As one of the nation’s leaders in health research, we’re working to find ways to prevent and treat the coronavirus disease (COVID-19). Read below to find out how you can be part of these efforts and what to expect if you volunteer.

How can I volunteer?

You can sign up for our research volunteer list. If we think you may be eligible to be a participant in one of our research studies, we’ll contact you to tell you more about it. Then you can decide if you want to join.

To volunteer, you:

  • Must be at least 18 years old
  • Don’t have to be a Veteran
  • Don’t have to be enrolled in VA health care 

Sign up for our volunteer list

Note: Your decision to join a study or not won’t affect your VA health care or any of your VA benefits or services in any way.

What are the benefits of volunteering?

As a research study participant, you can help us:

  • Better understand how COVID-19 affects different people
  • Find ways to prevent and treat COVID-19 for you, your family, and your community
  • Make sure vaccines and treatments are safe and effective in people of all ages, genders, races, and ethnicities

We especially want to make sure that any vaccines or treatments work in the people most affected by COVID-19. Data shows this includes people over age 65, people with chronic (long-term) health conditions, and Black, Hispanic, and Indigenous people.

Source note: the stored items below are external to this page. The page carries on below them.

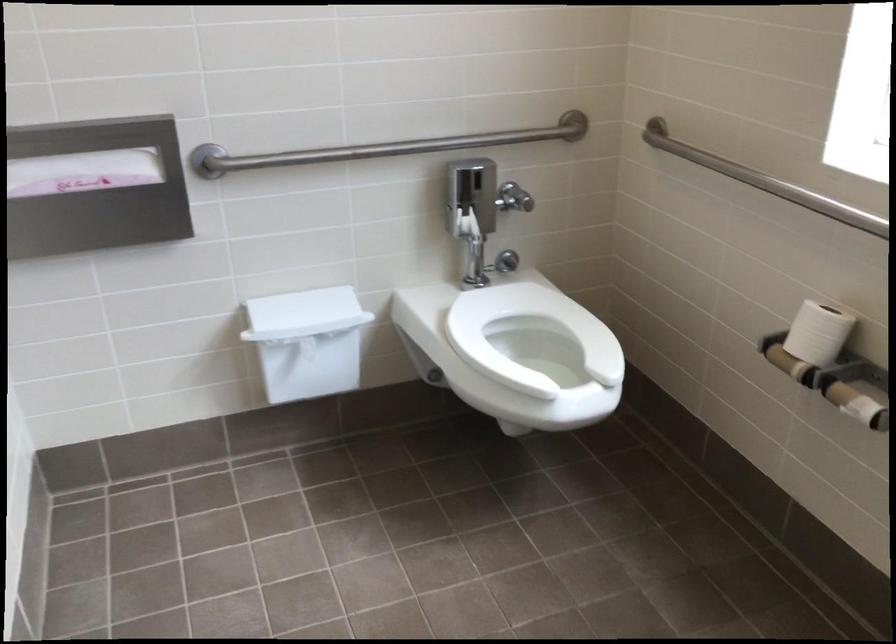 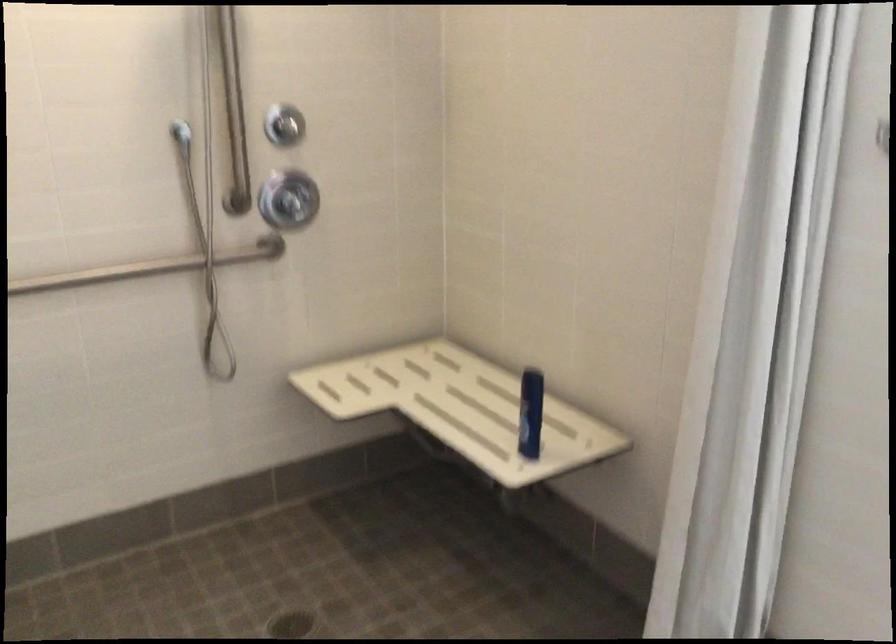 Question: I am providing you with two images of the same scene from different viewpoints. Please identify which objects are invisible in image2.

Choices:
 (A) chrome shower knob
 (B) black bag strap
 (C) metal grab bar
 (D) chair sitting surface

Answer: (C) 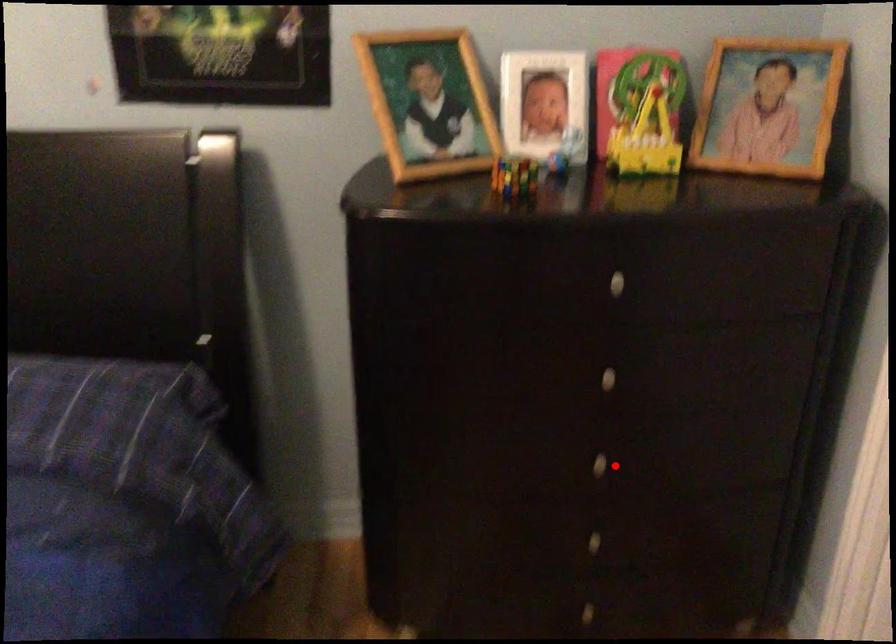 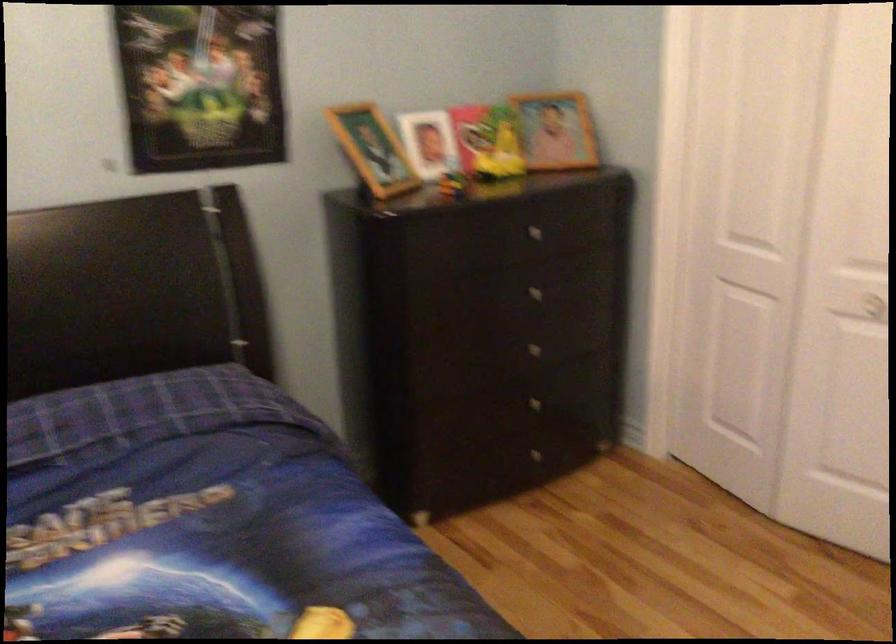 Question: I am providing you with two images of the same scene from different viewpoints. Given a red point in image1, look at the same physical point in image2. Is it:

Choices:
 (A) Closer to the viewpoint
 (B) Farther from the viewpoint

Answer: (B)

As a research participant, you may also:

  • Learn more about your own health
  • Receive more regular health check-ins as part of your study visits
  • Get early access to a new vaccine or treatment

No one can predict the exact outcome of a research study. You may or may not see a direct benefit to your health. But your participation does matter.

What VA studies might I be eligible to participate in?

We're continuing to add health research studies to our efforts. These may include different types of studies, such as those that test new COVID-19 vaccines or treatments as well as those that focus on better understanding how COVID-19 affects people.

Will I get paid for joining a study or compensated for travel costs?

This will depend on the study. For all studies, you won't have to pay for any  visits, tests, or care related to the study. Some studies may also compensate you for travel costs (like gas or bus fare) to and from study visits. Some studies may also pay you for the time you spend traveling or at study visits.

If we contact you about a study, we'll explain the details about compensation for that specific study. 

More about participating in VA research

  • The first thing you should know is that signing up for our volunteer list doesn’t mean you’re committing to join a research study. It just means you want to learn more. Here’s what to expect if you decide to sign up, and if we think you may be eligible for a specific study.

    Before the study

    If we contact you about a study, we’ll give you written information about the study. We’ll also talk with you about all of the details of the study, including possible risks, to help you decide whether you want to join. This process is called informed consent.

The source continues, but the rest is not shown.